» **GOAL OF THE EXERCISE**
Give the entries again exactly, without pictures.

» **RECORDS SUPPLIED**
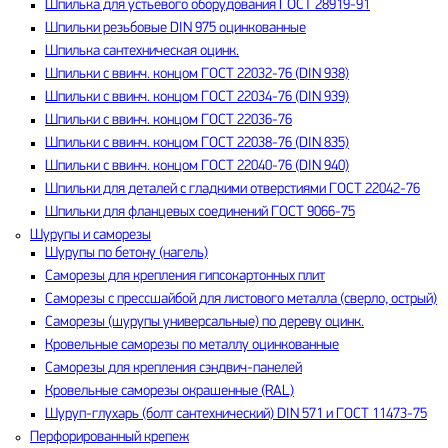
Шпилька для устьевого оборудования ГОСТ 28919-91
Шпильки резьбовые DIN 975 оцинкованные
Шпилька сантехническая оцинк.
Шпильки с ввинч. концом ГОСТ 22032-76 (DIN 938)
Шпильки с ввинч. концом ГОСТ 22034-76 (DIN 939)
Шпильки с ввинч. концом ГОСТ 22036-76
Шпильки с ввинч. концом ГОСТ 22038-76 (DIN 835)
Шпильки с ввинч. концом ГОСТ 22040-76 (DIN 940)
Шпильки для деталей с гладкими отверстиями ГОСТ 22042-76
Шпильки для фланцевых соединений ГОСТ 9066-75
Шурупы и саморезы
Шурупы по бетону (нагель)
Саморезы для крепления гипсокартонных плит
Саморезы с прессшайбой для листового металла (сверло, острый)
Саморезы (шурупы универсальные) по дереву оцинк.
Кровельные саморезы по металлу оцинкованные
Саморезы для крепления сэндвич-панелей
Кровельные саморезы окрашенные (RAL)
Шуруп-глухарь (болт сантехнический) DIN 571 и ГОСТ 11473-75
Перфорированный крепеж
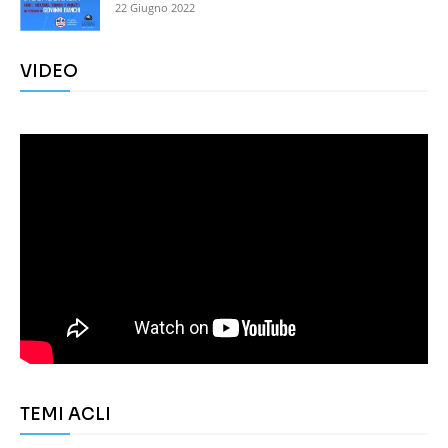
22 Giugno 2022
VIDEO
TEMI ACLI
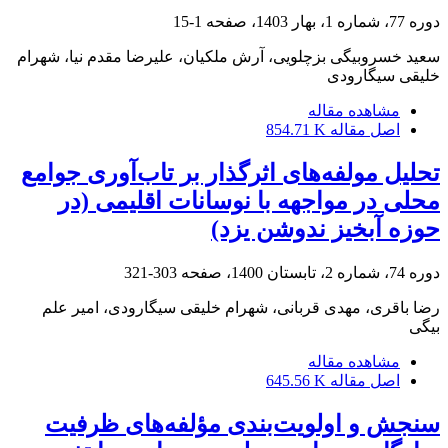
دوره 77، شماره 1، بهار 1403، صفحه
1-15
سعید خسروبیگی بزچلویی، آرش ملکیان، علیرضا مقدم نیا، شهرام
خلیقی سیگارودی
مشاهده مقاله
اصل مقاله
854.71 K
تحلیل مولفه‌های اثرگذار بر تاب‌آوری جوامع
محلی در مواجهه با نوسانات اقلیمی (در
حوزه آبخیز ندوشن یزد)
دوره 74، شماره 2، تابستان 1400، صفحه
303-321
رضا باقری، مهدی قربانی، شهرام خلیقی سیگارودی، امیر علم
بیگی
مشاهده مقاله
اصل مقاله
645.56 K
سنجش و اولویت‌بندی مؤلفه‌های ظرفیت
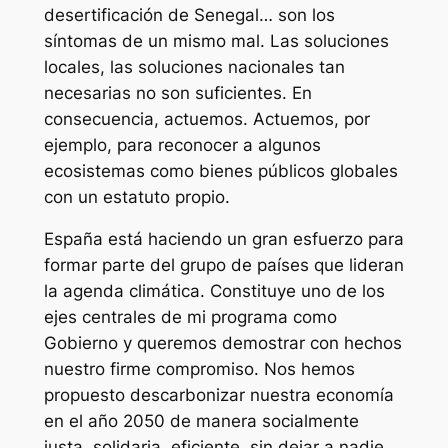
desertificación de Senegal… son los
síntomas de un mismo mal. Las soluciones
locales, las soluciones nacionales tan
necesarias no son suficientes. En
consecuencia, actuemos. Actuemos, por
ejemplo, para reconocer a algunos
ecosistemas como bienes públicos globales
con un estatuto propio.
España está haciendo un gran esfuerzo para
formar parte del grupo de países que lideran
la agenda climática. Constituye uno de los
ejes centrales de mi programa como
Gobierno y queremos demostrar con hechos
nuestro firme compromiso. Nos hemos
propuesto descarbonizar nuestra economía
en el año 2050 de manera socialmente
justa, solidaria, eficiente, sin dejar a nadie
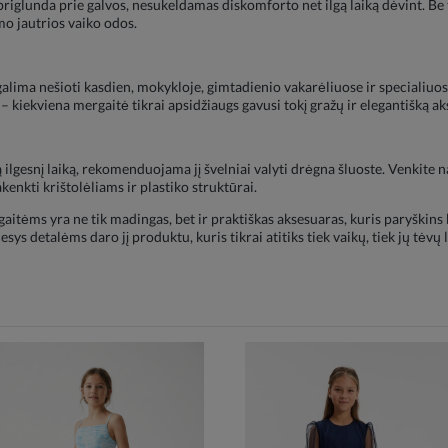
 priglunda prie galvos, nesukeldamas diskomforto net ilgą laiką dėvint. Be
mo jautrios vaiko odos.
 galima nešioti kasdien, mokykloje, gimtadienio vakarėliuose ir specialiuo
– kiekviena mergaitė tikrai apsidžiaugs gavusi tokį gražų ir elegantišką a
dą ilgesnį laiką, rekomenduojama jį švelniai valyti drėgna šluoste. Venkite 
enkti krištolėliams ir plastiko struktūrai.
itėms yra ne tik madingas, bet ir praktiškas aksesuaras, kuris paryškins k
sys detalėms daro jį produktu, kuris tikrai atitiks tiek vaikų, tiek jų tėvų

» **SOLUTION**
Шпилька для устьевого оборудования ГОСТ 28919-91
Шпильки резьбовые DIN 975 оцинкованные
Шпилька сантехническая оцинк.
Шпильки с ввинч. концом ГОСТ 22032-76 (DIN 938)
Шпильки с ввинч. концом ГОСТ 22034-76 (DIN 939)
Шпильки с ввинч. концом ГОСТ 22036-76
Шпильки с ввинч. концом ГОСТ 22038-76 (DIN 835)
Шпильки с ввинч. концом ГОСТ 22040-76 (DIN 940)
Шпильки для деталей с гладкими отверстиями ГОСТ 22042-76
Шпильки для фланцевых соединений ГОСТ 9066-75
Шурупы и саморезы
Шурупы по бетону (нагель)
Саморезы для крепления гипсокартонных плит
Саморезы с прессшайбой для листового металла (сверло, острый)
Саморезы (шурупы универсальные) по дереву оцинк.
Кровельные саморезы по металлу оцинкованные
Саморезы для крепления сэндвич-панелей
Кровельные саморезы окрашенные (RAL)
Шуруп-глухарь (болт сантехнический) DIN 571 и ГОСТ 11473-75
Перфорированный крепеж
22 Giugno 2022
VIDEO
TEMI ACLI
دوره 77، شماره 1، بهار 1403، صفحه
1-15
سعید خسروبیگی بزچلویی، آرش ملکیان، علیرضا مقدم نیا، شهرام
خلیقی سیگارودی
مشاهده مقاله
اصل مقاله
854.71 K
تحلیل مولفه‌های اثرگذار بر تاب‌آوری جوامع
محلی در مواجهه با نوسانات اقلیمی (در
حوزه آبخیز ندوشن یزد)
دوره 74، شماره 2، تابستان 1400، صفحه
303-321
رضا باقری، مهدی قربانی، شهرام خلیقی سیگارودی، امیر علم
بیگی
مشاهده مقاله
اصل مقاله
645.56 K
سنجش و اولویت‌بندی مؤلفه‌های ظرفیت
desertificación de Senegal… son los
síntomas de un mismo mal. Las soluciones
locales, las soluciones nacionales tan
necesarias no son suficientes. En
consecuencia, actuemos. Actuemos, por
ejemplo, para reconocer a algunos
ecosistemas como bienes públicos globales
con un estatuto propio.
España está haciendo un gran esfuerzo para
formar parte del grupo de países que lideran
la agenda climática. Constituye uno de los
ejes centrales de mi programa como
Gobierno y queremos demostrar con hechos
nuestro firme compromiso. Nos hemos
propuesto descarbonizar nuestra economía
en el año 2050 de manera socialmente
justa, solidaria, eficiente, sin dejar a nadie
 priglunda prie galvos, nesukeldamas diskomforto net ilgą laiką dėvint. Be
mo jautrios vaiko odos.
 galima nešioti kasdien, mokykloje, gimtadienio vakarėliuose ir specialiuo
– kiekviena mergaitė tikrai apsidžiaugs gavusi tokį gražų ir elegantišką a
dą ilgesnį laiką, rekomenduojama jį švelniai valyti drėgna šluoste. Venkite 
enkti krištolėliams ir plastiko struktūrai.
itėms yra ne tik madingas, bet ir praktiškas aksesuaras, kuris paryškins k
sys detalėms daro jį produktu, kuris tikrai atitiks tiek vaikų, tiek jų tėvų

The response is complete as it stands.